[Dataset entries]
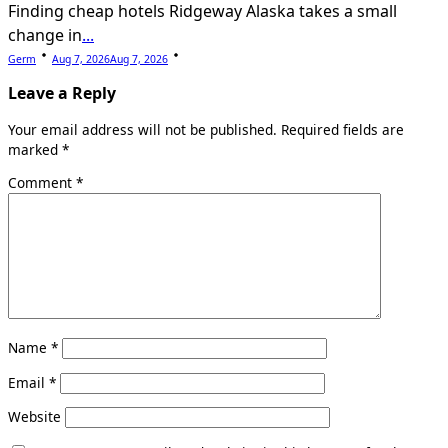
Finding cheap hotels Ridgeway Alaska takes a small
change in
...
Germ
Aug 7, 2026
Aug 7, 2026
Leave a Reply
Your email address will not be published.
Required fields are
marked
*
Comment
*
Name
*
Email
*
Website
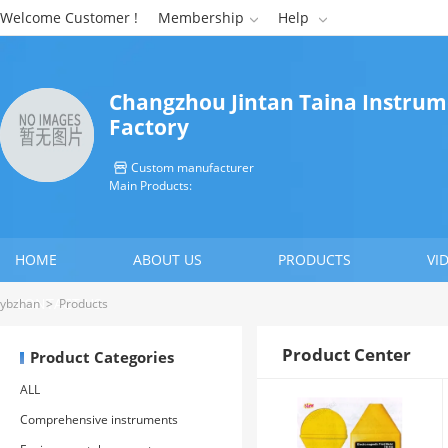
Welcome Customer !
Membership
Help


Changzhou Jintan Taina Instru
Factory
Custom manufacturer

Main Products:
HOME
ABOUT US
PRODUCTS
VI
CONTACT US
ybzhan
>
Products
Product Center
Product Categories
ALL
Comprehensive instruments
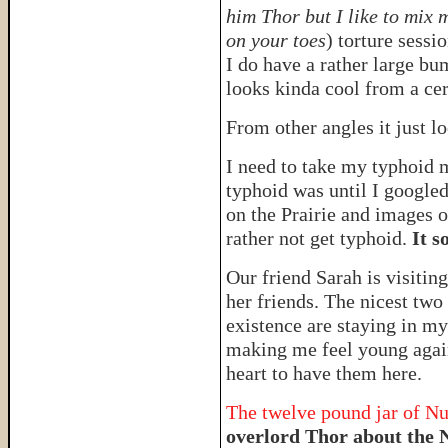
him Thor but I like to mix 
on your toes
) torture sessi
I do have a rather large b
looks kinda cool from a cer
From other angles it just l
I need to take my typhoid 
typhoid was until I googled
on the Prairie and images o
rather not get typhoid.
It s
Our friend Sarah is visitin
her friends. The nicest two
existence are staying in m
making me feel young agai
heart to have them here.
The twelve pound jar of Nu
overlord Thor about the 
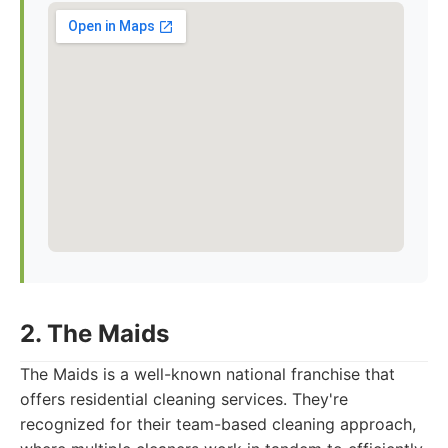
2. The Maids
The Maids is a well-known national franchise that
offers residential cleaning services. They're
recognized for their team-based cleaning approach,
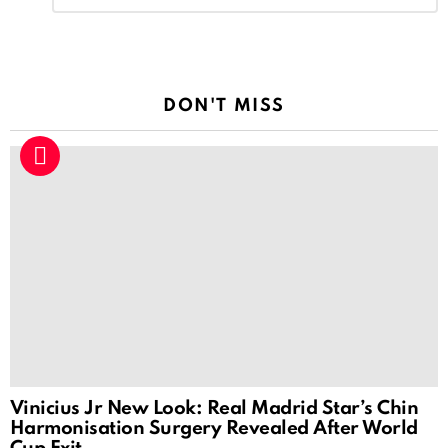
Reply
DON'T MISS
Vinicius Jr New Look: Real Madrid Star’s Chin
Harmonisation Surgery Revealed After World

--- Exercise ---
Your task is to return the lines above, from the first one up to and including the line containing "2. The Maids", minus any pictures.

--- Your response ---
Finding cheap hotels Ridgeway Alaska takes a small
change in
...
Germ
Aug 7, 2026
Aug 7, 2026
Leave a Reply
Your email address will not be published.
Required fields are
marked
*
Comment
*
Name
*
Email
*
Website
Welcome Customer !
Membership
Help


Changzhou Jintan Taina Instru
Factory
Custom manufacturer

Main Products:
HOME
ABOUT US
PRODUCTS
VI
CONTACT US
ybzhan
>
Products
Product Center
Product Categories
ALL
Comprehensive instruments
him Thor but I like to mix 
on your toes
) torture sessi
I do have a rather large b
looks kinda cool from a cer
From other angles it just l
I need to take my typhoid 
typhoid was until I googled
on the Prairie and images o
rather not get typhoid.
It s
Our friend Sarah is visitin
her friends. The nicest two
existence are staying in m
making me feel young agai
heart to have them here.
The twelve pound jar of Nu
overlord Thor about the 
2. The Maids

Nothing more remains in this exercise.